# Happy birthday remz!!!!



## Northwoods10 (Nov 22, 2010)

I'm a day late!! But we just got power back on yesterday!! (See post in General Talk!) 

I can't believe my boy is one year old today!! 

HAPPY BIRTHDAY REMZ!!!! 
Here are some pictures from the last year and of today's birthday celebrations!
The day we brought him home










One Proud Daddy!









One Proud Momma!









He grew up so fast...and we learned a lot about our speckled boy..










We learned he loves snow!









Continued...


----------



## Northwoods10 (Nov 22, 2010)

We found out you have an awesome natural ability to hunt...



















We found out you LOVE LOVE LOVE water!!









Continued..


----------



## Northwoods10 (Nov 22, 2010)

We found out you have the natural ability to jump like a crazy fool!!









We found out you would kick ass in dock dogs and win your first event!!









Today we celebrated with a trip to the lake! (And beat the tourists!)









And the puppies got raw steaks for dinner









One happy birthday boy!!











Today is your day Remz. We love you so much. You've opened up our lives into so much more than we could have ever imagined. We wanted to rip our hair out not knowing how to train such a more complex breed, but lts of hard work and dedication have given us a sense of accomplishment and we know we have a very happy dog. We love you baby boy!!!


----------



## DaneMama (Jun 27, 2008)

Happy birthday Remi!!! He's grown into one handsome boy! arty:


----------



## CorgiPaws (Mar 31, 2009)

Awhhh, i love threads like this!!! 
HAPPY BIRTHDAY, Remi!!! 
What a handsome young man he is, and it looks like you have given him a great first year at life. He is so lucky to have such great doggy parents. :biggrin:


----------



## Janet At Nutro (Mar 11, 2011)

Happy First Birthday Remi!


----------



## Scarlett_O' (May 19, 2011)

AWE...HAPPY BIRTHDAY Remz!!
arty:

And such a good looking boy!:happy:


----------



## Donna Little (May 31, 2011)

Your boy is absolutely gorgeous!! Love all those closeup and action shots of him. 
Happy Birthday Remi!


----------



## andrea1 (Jun 29, 2011)

Happy birthday Remi!

how's the celebration?


----------



## Herzo (Feb 5, 2011)

Happy birthday Remi. Those are really great shots.


----------



## Dude and Bucks Mamma (May 14, 2011)

Before we decided on a Bluetick, we almost got a GSP. I have wanted one since I was a kid. Before we got Dude almost 8 years ago, a GSP was also considered by my entire family. I'll get one, one day!

Remi is beautiful!
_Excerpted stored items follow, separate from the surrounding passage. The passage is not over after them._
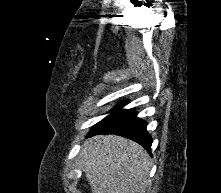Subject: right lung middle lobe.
Here are the masks:
<instances>
[{
    "instance_id": "1",
    "label": "right lung middle lobe",
    "mask_w": 221,
    "mask_h": 193,
    "mask_svg": "<svg viewBox=\"0 0 221 193\" xmlns=\"http://www.w3.org/2000/svg\"><path fill=\"white\" fill-rule=\"evenodd\" d=\"M127 104V102H121L119 105H117L113 110H111L110 112H117L118 110H120L123 106H125Z\"/></svg>"
}]
</instances>
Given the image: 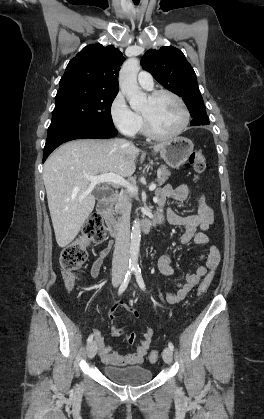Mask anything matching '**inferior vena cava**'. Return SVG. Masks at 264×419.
I'll use <instances>...</instances> for the list:
<instances>
[{"label":"inferior vena cava","mask_w":264,"mask_h":419,"mask_svg":"<svg viewBox=\"0 0 264 419\" xmlns=\"http://www.w3.org/2000/svg\"><path fill=\"white\" fill-rule=\"evenodd\" d=\"M121 219L117 225L115 250L112 267L114 270L126 271L130 246V206L124 201L120 204Z\"/></svg>","instance_id":"1"}]
</instances>
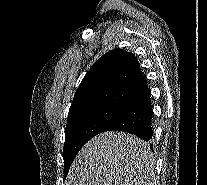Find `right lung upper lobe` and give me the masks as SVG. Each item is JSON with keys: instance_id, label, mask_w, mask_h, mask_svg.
<instances>
[{"instance_id": "right-lung-upper-lobe-1", "label": "right lung upper lobe", "mask_w": 207, "mask_h": 185, "mask_svg": "<svg viewBox=\"0 0 207 185\" xmlns=\"http://www.w3.org/2000/svg\"><path fill=\"white\" fill-rule=\"evenodd\" d=\"M148 90L136 57L114 49L100 57L84 76L68 116L100 106L125 109Z\"/></svg>"}]
</instances>
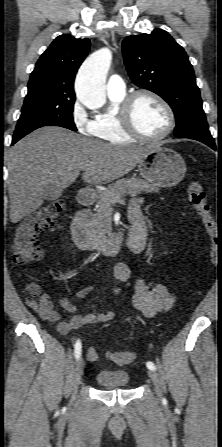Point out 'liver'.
<instances>
[{
  "instance_id": "liver-1",
  "label": "liver",
  "mask_w": 222,
  "mask_h": 447,
  "mask_svg": "<svg viewBox=\"0 0 222 447\" xmlns=\"http://www.w3.org/2000/svg\"><path fill=\"white\" fill-rule=\"evenodd\" d=\"M154 147L107 144L56 126L37 129L8 152L11 222L39 209L48 185L66 188L81 170L86 183H110L133 170Z\"/></svg>"
}]
</instances>
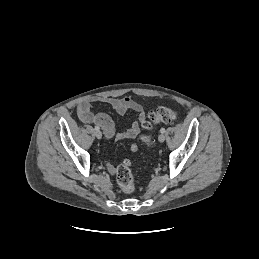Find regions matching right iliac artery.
<instances>
[{
	"label": "right iliac artery",
	"instance_id": "82829eb1",
	"mask_svg": "<svg viewBox=\"0 0 259 259\" xmlns=\"http://www.w3.org/2000/svg\"><path fill=\"white\" fill-rule=\"evenodd\" d=\"M99 129H100V128H99L98 126H95V130H96V131H99Z\"/></svg>",
	"mask_w": 259,
	"mask_h": 259
}]
</instances>
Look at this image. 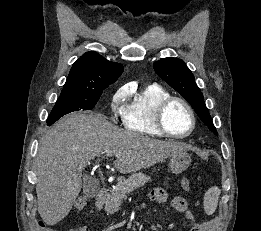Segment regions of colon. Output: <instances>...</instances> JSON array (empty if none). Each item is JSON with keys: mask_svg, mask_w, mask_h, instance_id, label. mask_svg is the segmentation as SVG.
<instances>
[{"mask_svg": "<svg viewBox=\"0 0 261 231\" xmlns=\"http://www.w3.org/2000/svg\"><path fill=\"white\" fill-rule=\"evenodd\" d=\"M182 188L184 190H188L190 188V182L185 183ZM87 204V200L85 198L78 199L74 202L73 208L75 210L83 209ZM197 227L192 228V231H196ZM40 231H56L53 227L48 226L44 223L40 224Z\"/></svg>", "mask_w": 261, "mask_h": 231, "instance_id": "obj_1", "label": "colon"}]
</instances>
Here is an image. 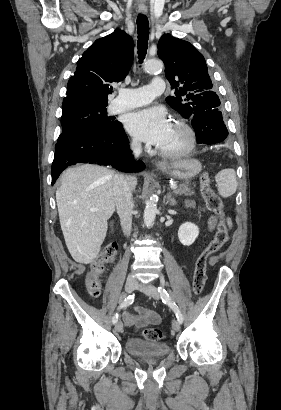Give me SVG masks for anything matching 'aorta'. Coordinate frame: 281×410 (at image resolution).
Here are the masks:
<instances>
[{
    "mask_svg": "<svg viewBox=\"0 0 281 410\" xmlns=\"http://www.w3.org/2000/svg\"><path fill=\"white\" fill-rule=\"evenodd\" d=\"M163 62L160 60H148L144 64V71L146 73H154L163 69ZM157 213V200L153 196L146 202V207L144 210V223L146 227H151L155 221Z\"/></svg>",
    "mask_w": 281,
    "mask_h": 410,
    "instance_id": "1",
    "label": "aorta"
}]
</instances>
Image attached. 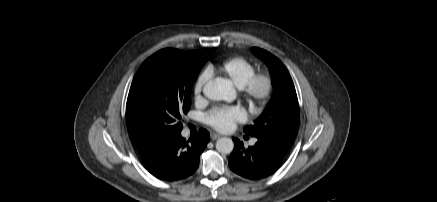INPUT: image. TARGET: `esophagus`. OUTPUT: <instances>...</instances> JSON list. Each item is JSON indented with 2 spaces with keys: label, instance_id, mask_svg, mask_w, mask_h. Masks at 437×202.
<instances>
[{
  "label": "esophagus",
  "instance_id": "obj_1",
  "mask_svg": "<svg viewBox=\"0 0 437 202\" xmlns=\"http://www.w3.org/2000/svg\"><path fill=\"white\" fill-rule=\"evenodd\" d=\"M210 137H211L212 140H217V139H219L221 136H220L219 134H217V133H212V134L210 135Z\"/></svg>",
  "mask_w": 437,
  "mask_h": 202
}]
</instances>
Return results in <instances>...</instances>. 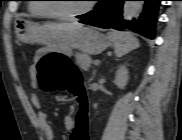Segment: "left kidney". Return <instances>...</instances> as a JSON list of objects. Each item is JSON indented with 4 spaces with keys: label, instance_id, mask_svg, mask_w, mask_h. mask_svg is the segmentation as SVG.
<instances>
[{
    "label": "left kidney",
    "instance_id": "5707ae66",
    "mask_svg": "<svg viewBox=\"0 0 182 140\" xmlns=\"http://www.w3.org/2000/svg\"><path fill=\"white\" fill-rule=\"evenodd\" d=\"M129 79L128 70L124 65L120 66L116 71L115 83L120 89H124Z\"/></svg>",
    "mask_w": 182,
    "mask_h": 140
}]
</instances>
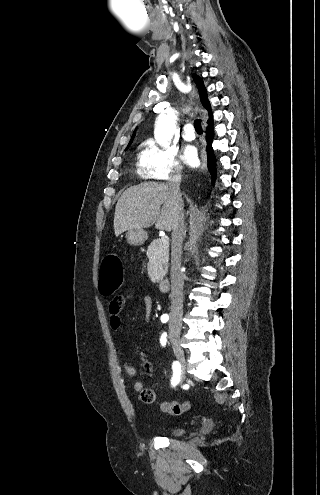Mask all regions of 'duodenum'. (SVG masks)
Listing matches in <instances>:
<instances>
[{"mask_svg": "<svg viewBox=\"0 0 320 495\" xmlns=\"http://www.w3.org/2000/svg\"><path fill=\"white\" fill-rule=\"evenodd\" d=\"M170 286L169 278H163L159 281V289L163 292L167 291Z\"/></svg>", "mask_w": 320, "mask_h": 495, "instance_id": "1", "label": "duodenum"}]
</instances>
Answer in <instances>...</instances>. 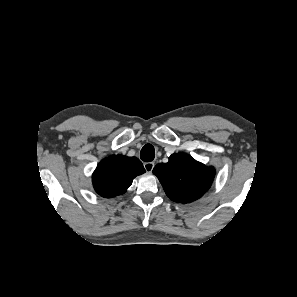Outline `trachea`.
Instances as JSON below:
<instances>
[{"instance_id": "trachea-1", "label": "trachea", "mask_w": 297, "mask_h": 297, "mask_svg": "<svg viewBox=\"0 0 297 297\" xmlns=\"http://www.w3.org/2000/svg\"><path fill=\"white\" fill-rule=\"evenodd\" d=\"M155 157V149L151 144H146L140 152V158L145 162L153 161Z\"/></svg>"}]
</instances>
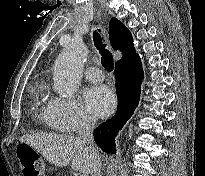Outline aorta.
I'll return each instance as SVG.
<instances>
[{
  "label": "aorta",
  "instance_id": "obj_1",
  "mask_svg": "<svg viewBox=\"0 0 205 176\" xmlns=\"http://www.w3.org/2000/svg\"><path fill=\"white\" fill-rule=\"evenodd\" d=\"M88 54L81 41L71 42L57 57L54 64L53 88L57 94L70 98L78 89Z\"/></svg>",
  "mask_w": 205,
  "mask_h": 176
}]
</instances>
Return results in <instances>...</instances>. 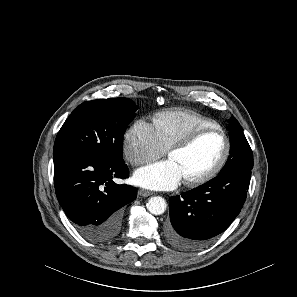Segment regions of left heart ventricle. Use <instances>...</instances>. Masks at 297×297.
Segmentation results:
<instances>
[{
	"instance_id": "obj_1",
	"label": "left heart ventricle",
	"mask_w": 297,
	"mask_h": 297,
	"mask_svg": "<svg viewBox=\"0 0 297 297\" xmlns=\"http://www.w3.org/2000/svg\"><path fill=\"white\" fill-rule=\"evenodd\" d=\"M224 150L222 138L209 133L198 138L190 147L172 153L169 158L182 169L184 179L195 178L210 170Z\"/></svg>"
}]
</instances>
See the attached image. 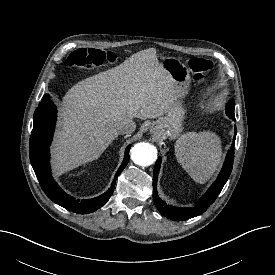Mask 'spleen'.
Instances as JSON below:
<instances>
[{"instance_id":"3e777b00","label":"spleen","mask_w":275,"mask_h":275,"mask_svg":"<svg viewBox=\"0 0 275 275\" xmlns=\"http://www.w3.org/2000/svg\"><path fill=\"white\" fill-rule=\"evenodd\" d=\"M175 155L191 178L203 184L213 176L221 163L220 138L206 131L184 134L176 142Z\"/></svg>"}]
</instances>
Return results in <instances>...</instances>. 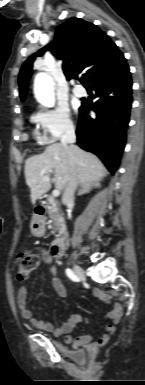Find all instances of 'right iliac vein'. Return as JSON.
Wrapping results in <instances>:
<instances>
[{
	"instance_id": "63e3f726",
	"label": "right iliac vein",
	"mask_w": 145,
	"mask_h": 385,
	"mask_svg": "<svg viewBox=\"0 0 145 385\" xmlns=\"http://www.w3.org/2000/svg\"><path fill=\"white\" fill-rule=\"evenodd\" d=\"M73 265V270L75 272V274L82 280L85 279V272L84 270L78 265L76 264L75 262L72 263Z\"/></svg>"
}]
</instances>
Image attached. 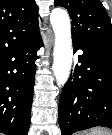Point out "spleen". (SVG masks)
Here are the masks:
<instances>
[{
	"instance_id": "spleen-1",
	"label": "spleen",
	"mask_w": 112,
	"mask_h": 135,
	"mask_svg": "<svg viewBox=\"0 0 112 135\" xmlns=\"http://www.w3.org/2000/svg\"><path fill=\"white\" fill-rule=\"evenodd\" d=\"M79 135H112V132L104 128H94L89 132L80 133Z\"/></svg>"
}]
</instances>
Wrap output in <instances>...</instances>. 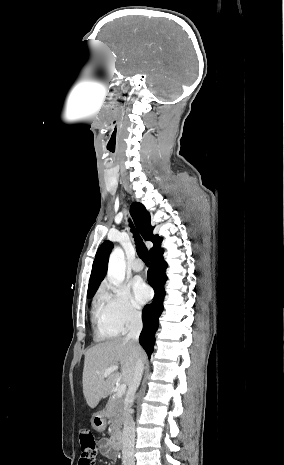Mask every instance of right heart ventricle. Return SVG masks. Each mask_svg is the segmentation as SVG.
<instances>
[{"instance_id": "obj_1", "label": "right heart ventricle", "mask_w": 284, "mask_h": 465, "mask_svg": "<svg viewBox=\"0 0 284 465\" xmlns=\"http://www.w3.org/2000/svg\"><path fill=\"white\" fill-rule=\"evenodd\" d=\"M91 326L96 341L117 338L123 332L114 322L104 304H94L91 314Z\"/></svg>"}]
</instances>
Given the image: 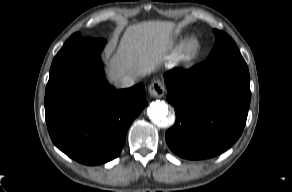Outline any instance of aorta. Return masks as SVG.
I'll list each match as a JSON object with an SVG mask.
<instances>
[{
  "mask_svg": "<svg viewBox=\"0 0 292 192\" xmlns=\"http://www.w3.org/2000/svg\"><path fill=\"white\" fill-rule=\"evenodd\" d=\"M147 113L149 118L158 126V127H169L173 124L174 119L168 116L169 109L168 105L160 100H156L148 106Z\"/></svg>",
  "mask_w": 292,
  "mask_h": 192,
  "instance_id": "aorta-1",
  "label": "aorta"
}]
</instances>
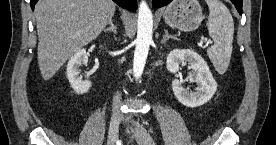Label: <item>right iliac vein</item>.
Returning a JSON list of instances; mask_svg holds the SVG:
<instances>
[{"mask_svg":"<svg viewBox=\"0 0 276 145\" xmlns=\"http://www.w3.org/2000/svg\"><path fill=\"white\" fill-rule=\"evenodd\" d=\"M122 117L115 115L111 118L109 131H108V145H116L119 136V125L121 123Z\"/></svg>","mask_w":276,"mask_h":145,"instance_id":"63e3f726","label":"right iliac vein"}]
</instances>
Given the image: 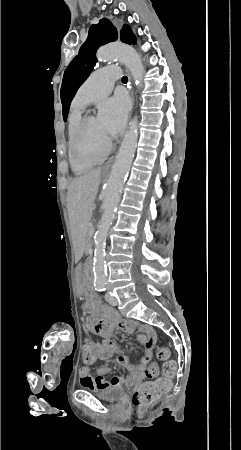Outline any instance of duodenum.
Masks as SVG:
<instances>
[{
	"label": "duodenum",
	"mask_w": 241,
	"mask_h": 450,
	"mask_svg": "<svg viewBox=\"0 0 241 450\" xmlns=\"http://www.w3.org/2000/svg\"><path fill=\"white\" fill-rule=\"evenodd\" d=\"M85 268H86L85 286L88 291H92L93 290V261L91 258L86 261Z\"/></svg>",
	"instance_id": "410a0bca"
}]
</instances>
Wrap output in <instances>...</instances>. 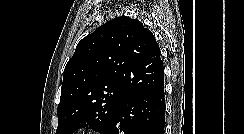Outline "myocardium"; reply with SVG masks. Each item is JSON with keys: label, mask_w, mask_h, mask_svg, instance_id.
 <instances>
[{"label": "myocardium", "mask_w": 244, "mask_h": 134, "mask_svg": "<svg viewBox=\"0 0 244 134\" xmlns=\"http://www.w3.org/2000/svg\"><path fill=\"white\" fill-rule=\"evenodd\" d=\"M76 134H104L103 132L95 129L84 130Z\"/></svg>", "instance_id": "1"}]
</instances>
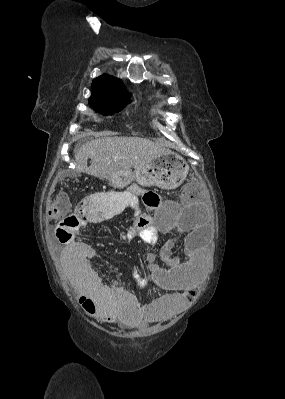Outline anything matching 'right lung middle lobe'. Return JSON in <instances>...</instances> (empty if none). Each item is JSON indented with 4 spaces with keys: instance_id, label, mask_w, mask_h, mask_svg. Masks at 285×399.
Returning <instances> with one entry per match:
<instances>
[{
    "instance_id": "dd1d6c3e",
    "label": "right lung middle lobe",
    "mask_w": 285,
    "mask_h": 399,
    "mask_svg": "<svg viewBox=\"0 0 285 399\" xmlns=\"http://www.w3.org/2000/svg\"><path fill=\"white\" fill-rule=\"evenodd\" d=\"M123 99L89 100V102L99 112L106 113V109H110L111 113H115L121 111L126 106L127 103H124Z\"/></svg>"
}]
</instances>
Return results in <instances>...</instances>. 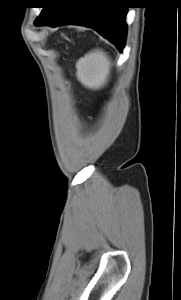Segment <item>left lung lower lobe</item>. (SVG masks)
Returning a JSON list of instances; mask_svg holds the SVG:
<instances>
[{"label": "left lung lower lobe", "instance_id": "1", "mask_svg": "<svg viewBox=\"0 0 181 300\" xmlns=\"http://www.w3.org/2000/svg\"><path fill=\"white\" fill-rule=\"evenodd\" d=\"M127 8L121 0H55L37 26L77 24L90 27L122 52Z\"/></svg>", "mask_w": 181, "mask_h": 300}]
</instances>
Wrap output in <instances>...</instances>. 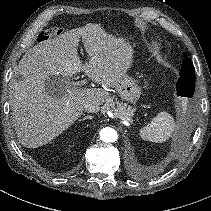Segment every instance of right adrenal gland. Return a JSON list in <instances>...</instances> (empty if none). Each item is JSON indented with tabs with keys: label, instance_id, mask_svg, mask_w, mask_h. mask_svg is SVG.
<instances>
[{
	"label": "right adrenal gland",
	"instance_id": "obj_1",
	"mask_svg": "<svg viewBox=\"0 0 211 211\" xmlns=\"http://www.w3.org/2000/svg\"><path fill=\"white\" fill-rule=\"evenodd\" d=\"M86 119H93V116L87 115V116H85L84 118L79 119L78 121L80 122V121H84V120H86Z\"/></svg>",
	"mask_w": 211,
	"mask_h": 211
}]
</instances>
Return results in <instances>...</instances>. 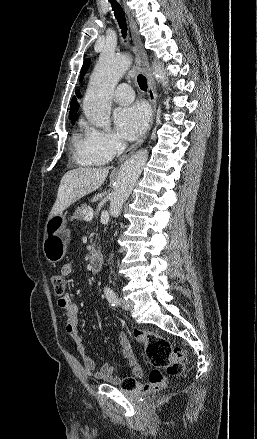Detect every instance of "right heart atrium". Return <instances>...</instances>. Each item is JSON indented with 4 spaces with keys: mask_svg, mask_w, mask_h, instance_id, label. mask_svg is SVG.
Segmentation results:
<instances>
[{
    "mask_svg": "<svg viewBox=\"0 0 257 439\" xmlns=\"http://www.w3.org/2000/svg\"><path fill=\"white\" fill-rule=\"evenodd\" d=\"M84 156L99 162H106L117 155L122 148V139L112 131L94 127L85 128Z\"/></svg>",
    "mask_w": 257,
    "mask_h": 439,
    "instance_id": "d8ad5b80",
    "label": "right heart atrium"
}]
</instances>
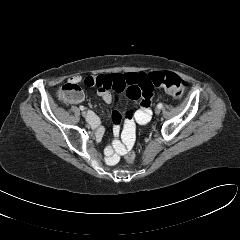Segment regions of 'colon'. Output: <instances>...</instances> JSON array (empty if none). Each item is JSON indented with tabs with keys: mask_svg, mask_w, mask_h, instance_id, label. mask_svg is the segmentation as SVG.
Returning a JSON list of instances; mask_svg holds the SVG:
<instances>
[{
	"mask_svg": "<svg viewBox=\"0 0 240 240\" xmlns=\"http://www.w3.org/2000/svg\"><path fill=\"white\" fill-rule=\"evenodd\" d=\"M149 79L154 87L164 89L168 94L175 98H180L186 88L185 82L177 74L172 72H152L149 74ZM82 95L81 87L77 83L68 82L59 90V96L67 101L79 99ZM132 116V111L126 112V119H130ZM132 142L133 132H125V161L127 163H132L135 159V153L131 150Z\"/></svg>",
	"mask_w": 240,
	"mask_h": 240,
	"instance_id": "colon-1",
	"label": "colon"
}]
</instances>
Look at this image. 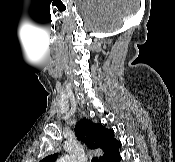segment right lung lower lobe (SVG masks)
I'll return each mask as SVG.
<instances>
[{
  "label": "right lung lower lobe",
  "instance_id": "98d812e1",
  "mask_svg": "<svg viewBox=\"0 0 175 162\" xmlns=\"http://www.w3.org/2000/svg\"><path fill=\"white\" fill-rule=\"evenodd\" d=\"M120 160H121L120 153L117 152L115 155H113V156L108 160V162H120Z\"/></svg>",
  "mask_w": 175,
  "mask_h": 162
}]
</instances>
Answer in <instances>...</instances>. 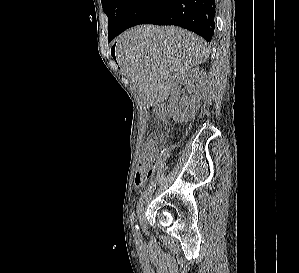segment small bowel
<instances>
[{"label":"small bowel","instance_id":"1","mask_svg":"<svg viewBox=\"0 0 299 273\" xmlns=\"http://www.w3.org/2000/svg\"><path fill=\"white\" fill-rule=\"evenodd\" d=\"M144 181L145 180H137V178H136V176H135V184L137 185V186H141L143 183H144Z\"/></svg>","mask_w":299,"mask_h":273}]
</instances>
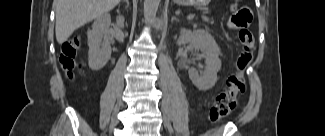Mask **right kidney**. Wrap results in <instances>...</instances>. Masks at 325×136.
I'll use <instances>...</instances> for the list:
<instances>
[{
    "instance_id": "right-kidney-1",
    "label": "right kidney",
    "mask_w": 325,
    "mask_h": 136,
    "mask_svg": "<svg viewBox=\"0 0 325 136\" xmlns=\"http://www.w3.org/2000/svg\"><path fill=\"white\" fill-rule=\"evenodd\" d=\"M111 17L108 13L99 16L92 25V30L88 32V64L92 70L102 69L111 58V42L109 27ZM118 28L124 27V17L118 16L116 19Z\"/></svg>"
}]
</instances>
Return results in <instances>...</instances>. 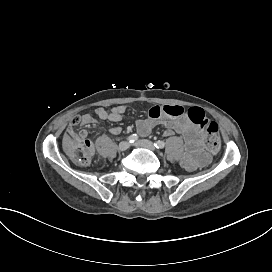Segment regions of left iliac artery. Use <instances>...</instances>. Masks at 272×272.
<instances>
[{"label": "left iliac artery", "instance_id": "1", "mask_svg": "<svg viewBox=\"0 0 272 272\" xmlns=\"http://www.w3.org/2000/svg\"><path fill=\"white\" fill-rule=\"evenodd\" d=\"M154 145H155V147L157 148V149H162V148H164L165 147V143L163 142V141H156L155 143H154Z\"/></svg>", "mask_w": 272, "mask_h": 272}]
</instances>
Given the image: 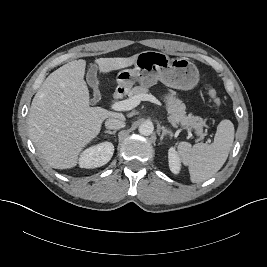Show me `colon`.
<instances>
[{
  "mask_svg": "<svg viewBox=\"0 0 267 267\" xmlns=\"http://www.w3.org/2000/svg\"><path fill=\"white\" fill-rule=\"evenodd\" d=\"M209 95L211 99L214 101L215 104L219 105L220 104V98L218 97L216 91L214 89L209 90Z\"/></svg>",
  "mask_w": 267,
  "mask_h": 267,
  "instance_id": "1",
  "label": "colon"
}]
</instances>
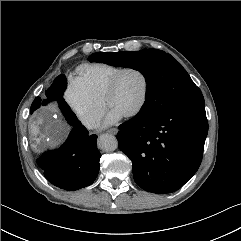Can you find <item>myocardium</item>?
<instances>
[{
	"instance_id": "myocardium-1",
	"label": "myocardium",
	"mask_w": 241,
	"mask_h": 241,
	"mask_svg": "<svg viewBox=\"0 0 241 241\" xmlns=\"http://www.w3.org/2000/svg\"><path fill=\"white\" fill-rule=\"evenodd\" d=\"M127 71L138 72L142 76L143 82H144L143 93H142V97H141L139 103L132 111H130L129 113L124 115L125 118H132V117L138 115L143 110L144 106L146 105L148 96H149V88H150L149 78L143 69L136 67V66H126V67L121 68L117 73H115L114 76L110 79V81L105 89L103 103L105 106H107L108 100L111 97V95L114 93L120 77Z\"/></svg>"
}]
</instances>
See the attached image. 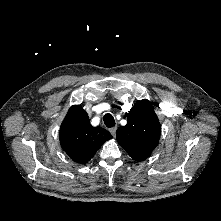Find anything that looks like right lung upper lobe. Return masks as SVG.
<instances>
[{
	"mask_svg": "<svg viewBox=\"0 0 221 221\" xmlns=\"http://www.w3.org/2000/svg\"><path fill=\"white\" fill-rule=\"evenodd\" d=\"M60 143L69 157L80 164L87 163L112 135L101 127H93L86 111L73 105L60 128Z\"/></svg>",
	"mask_w": 221,
	"mask_h": 221,
	"instance_id": "right-lung-upper-lobe-1",
	"label": "right lung upper lobe"
}]
</instances>
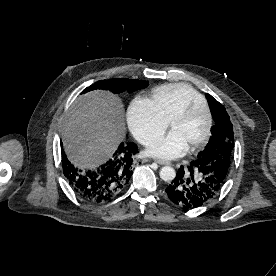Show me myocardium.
Instances as JSON below:
<instances>
[{"mask_svg":"<svg viewBox=\"0 0 276 276\" xmlns=\"http://www.w3.org/2000/svg\"><path fill=\"white\" fill-rule=\"evenodd\" d=\"M200 109L205 111L207 115V126L203 137L196 144H194L189 148L190 152H195L202 149L208 143L211 137L212 128H213V114L208 104L206 102H197V101L191 102L185 108H183L177 114H175L170 120V127H172V125L175 122L190 118L195 112H197Z\"/></svg>","mask_w":276,"mask_h":276,"instance_id":"obj_1","label":"myocardium"}]
</instances>
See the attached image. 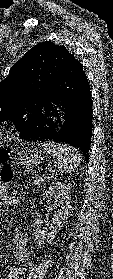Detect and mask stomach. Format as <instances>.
Returning a JSON list of instances; mask_svg holds the SVG:
<instances>
[{
	"label": "stomach",
	"instance_id": "0dacf381",
	"mask_svg": "<svg viewBox=\"0 0 113 279\" xmlns=\"http://www.w3.org/2000/svg\"><path fill=\"white\" fill-rule=\"evenodd\" d=\"M15 160L17 165L32 168L44 160V155L41 150H36L33 147H26L17 151Z\"/></svg>",
	"mask_w": 113,
	"mask_h": 279
}]
</instances>
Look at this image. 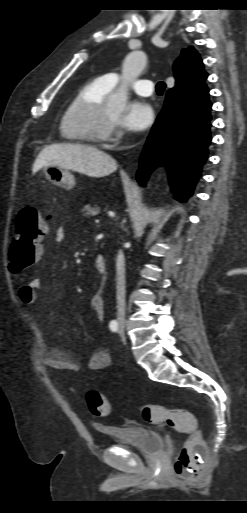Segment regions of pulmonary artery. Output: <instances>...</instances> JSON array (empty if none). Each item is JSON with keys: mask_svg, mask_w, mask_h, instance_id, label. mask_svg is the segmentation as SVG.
Masks as SVG:
<instances>
[{"mask_svg": "<svg viewBox=\"0 0 247 513\" xmlns=\"http://www.w3.org/2000/svg\"><path fill=\"white\" fill-rule=\"evenodd\" d=\"M104 85L113 88L120 77L117 73H108L98 78ZM133 90L141 96H150L153 93V82L150 80H137L132 84Z\"/></svg>", "mask_w": 247, "mask_h": 513, "instance_id": "pulmonary-artery-1", "label": "pulmonary artery"}]
</instances>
I hope Buck turns out to be as good a looking BTC as Remi is a GSP!


----------



## Northwoods10 (Nov 22, 2010)

Dude and Bucks Mamma said:


> Before we decided on a Bluetick, we almost got a GSP. I have wanted one since I was a kid. Before we got Dude almost 8 years ago, a GSP was also considered by my entire family. I'll get one, one day!
> 
> Remi is beautiful! I hope Buck turns out to be as good a looking BTC as Remi is a GSP!


Aww thank you!!

I wasn't super sure that I wanted a GSP, I was interested, but not 100% sure.....until I met him. Then I knew!!! I actually wanted a Weim for the longest time, met a few, but didn't have that connection. It was instant with Remi. And he for sure has me convinced that I'll have many, many more as life goes on. :smile: 

Buck is very handsome!! He will grow up to be a gorgeous boy!


----------